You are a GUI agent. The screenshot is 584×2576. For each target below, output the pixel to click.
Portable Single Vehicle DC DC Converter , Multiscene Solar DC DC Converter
* * *
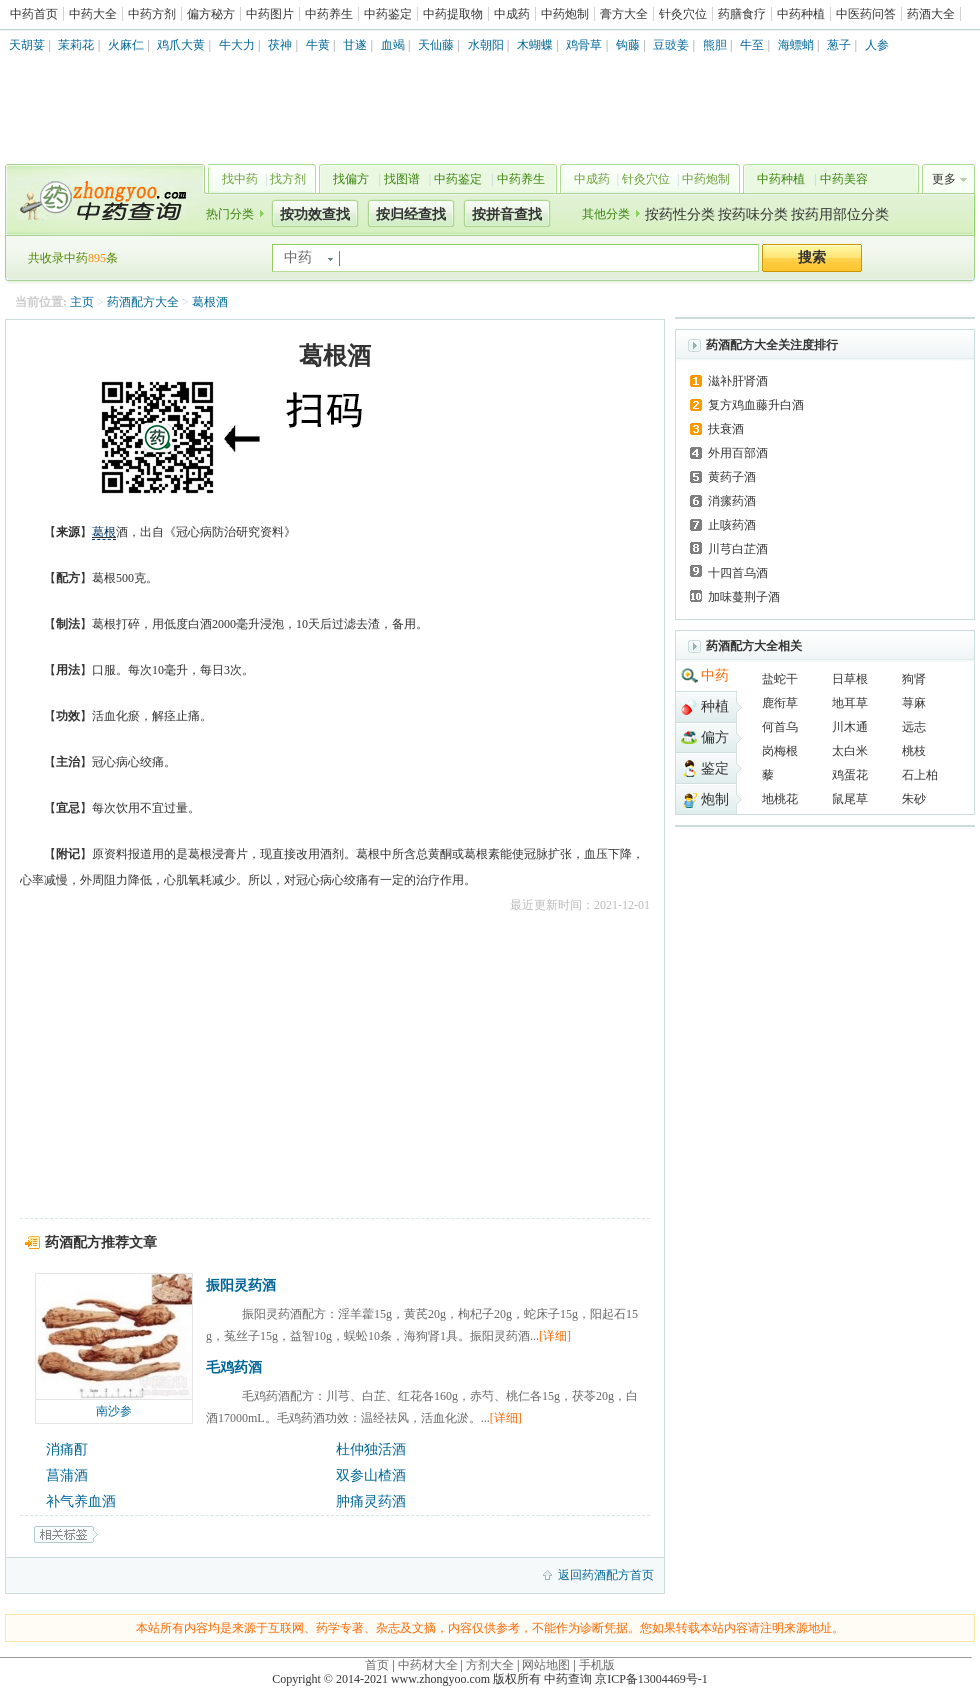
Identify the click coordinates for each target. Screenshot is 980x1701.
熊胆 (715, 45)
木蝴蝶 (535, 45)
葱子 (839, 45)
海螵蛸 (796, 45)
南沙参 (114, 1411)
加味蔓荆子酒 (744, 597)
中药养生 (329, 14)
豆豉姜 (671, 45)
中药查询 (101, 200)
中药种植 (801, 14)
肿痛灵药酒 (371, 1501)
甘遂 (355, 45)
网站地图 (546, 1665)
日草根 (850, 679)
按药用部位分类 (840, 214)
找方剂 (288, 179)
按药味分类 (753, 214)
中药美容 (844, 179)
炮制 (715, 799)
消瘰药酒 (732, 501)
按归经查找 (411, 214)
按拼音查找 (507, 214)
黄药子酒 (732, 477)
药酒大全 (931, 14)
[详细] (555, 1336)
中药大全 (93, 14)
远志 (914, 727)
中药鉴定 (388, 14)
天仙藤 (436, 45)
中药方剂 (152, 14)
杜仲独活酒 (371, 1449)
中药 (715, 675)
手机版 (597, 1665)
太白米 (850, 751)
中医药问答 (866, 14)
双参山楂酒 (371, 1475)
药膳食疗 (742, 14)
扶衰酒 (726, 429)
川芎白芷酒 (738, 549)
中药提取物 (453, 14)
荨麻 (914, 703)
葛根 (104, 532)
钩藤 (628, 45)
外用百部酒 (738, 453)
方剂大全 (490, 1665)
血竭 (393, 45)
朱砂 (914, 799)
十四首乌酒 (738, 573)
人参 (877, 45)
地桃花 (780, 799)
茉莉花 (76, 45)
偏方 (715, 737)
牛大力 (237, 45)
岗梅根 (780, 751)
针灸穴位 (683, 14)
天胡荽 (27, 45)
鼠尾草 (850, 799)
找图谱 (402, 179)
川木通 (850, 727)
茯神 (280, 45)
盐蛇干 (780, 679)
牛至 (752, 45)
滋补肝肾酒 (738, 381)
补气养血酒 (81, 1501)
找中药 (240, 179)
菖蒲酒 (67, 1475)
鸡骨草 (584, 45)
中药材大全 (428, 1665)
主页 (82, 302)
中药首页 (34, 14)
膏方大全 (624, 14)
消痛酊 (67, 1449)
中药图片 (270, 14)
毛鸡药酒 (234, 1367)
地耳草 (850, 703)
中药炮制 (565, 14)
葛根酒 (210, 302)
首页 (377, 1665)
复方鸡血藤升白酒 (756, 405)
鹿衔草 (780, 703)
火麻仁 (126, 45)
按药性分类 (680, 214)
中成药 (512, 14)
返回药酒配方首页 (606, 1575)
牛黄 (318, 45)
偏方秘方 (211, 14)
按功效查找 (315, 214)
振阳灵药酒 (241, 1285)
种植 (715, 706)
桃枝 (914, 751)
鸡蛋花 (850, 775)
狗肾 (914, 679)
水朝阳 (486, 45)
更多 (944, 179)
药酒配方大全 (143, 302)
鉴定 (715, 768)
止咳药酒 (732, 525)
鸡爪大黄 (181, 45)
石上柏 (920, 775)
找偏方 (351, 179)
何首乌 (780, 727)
==
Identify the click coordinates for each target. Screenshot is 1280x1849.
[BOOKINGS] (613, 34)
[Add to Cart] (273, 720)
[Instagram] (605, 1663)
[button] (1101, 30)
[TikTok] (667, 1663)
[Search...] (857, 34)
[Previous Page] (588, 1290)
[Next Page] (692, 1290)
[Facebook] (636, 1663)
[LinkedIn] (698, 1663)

- Problem to solve -
Starting with the line with "You are a GUI" above and going on through the line with "Portable Single Vehicle", transcribe every line exactly, both ends included, and add nothing.

- Result -
You are a GUI agent. The screenshot is 584×2576. For each target below, output the pixel to click.
Portable Single Vehicle DC DC Converter , Multiscene Solar DC DC Converter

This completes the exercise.